There’s a piece of software out there trying to cut down on blog spam, and it behaves annoyingly badly. It’s bad in a particular way that drives me up the wall. It prevents reasonable behavior, and barely blocks bad behavior of spammers.
In particular, it stops all requests that lack an HTTP Referer: header. All requests. Not just POST to the comment CGI, which might appear to make sense. Not just POST. All requests.
There’s two problems with this. First, it assumes a static attacker, which is a poor descriptor of spammers. Second, it has high auxiliary costs.
So I wrote 28 characters of code for a spamming botnet. This assumes that there’s a variable “site” which is getting spammed, and gets inserted in the header printing block:
printf("Referer: %sn", site);
That’s it. I just broke the “Bad Behavior” plugin, because that’s what the comment link referer will look like. (If I were to put in site, path, that would be about 4 lines of code.
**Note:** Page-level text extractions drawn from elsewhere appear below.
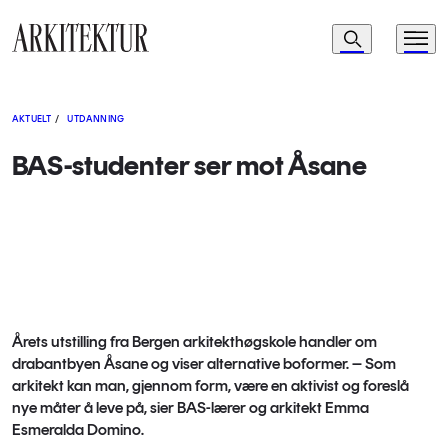
Navigasjon
Søk
Meny
Til startsiden
AKTUELT
/
UTDANNING
BAS-studenter ser mot Åsane
Årets utstilling fra Bergen arkitekthøgskole handler om
drabantbyen Åsane og viser alternative boformer. – Som
arkitekt kan man, gjennom form, være en aktivist og foreslå
nye måter å leve på, sier BAS-lærer og arkitekt Emma
Esmeralda Domino.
Mostly because it’s been long enough since I’ve dealt with C string handling I’d have to look up how to split the string and drop the last component.) I’d link to it, but you know, I can’t see the site.
Incidentally, I didn’t contribute that code anywhere. It’s a thought experiment, which Bad Behavior’s author should have done years ago.
Good security design takes into account obvious next steps by attackers. It considers impacts on privacy and liberty. Missing those, security designs are at best acceptable, and at worst oppressive.
[Update: I realized I’m violating my own advice here, by saying “that’s wrong.” So let me be prescriptive: Don’t use the referer header for security. Just don’t. Don’t even try. You might try to redesign blog posting to take into account a particular blog post, but that would require breaking commenting directly from the front page of a blog.] [Update 2, added link to WMV video around ‘my own advice.]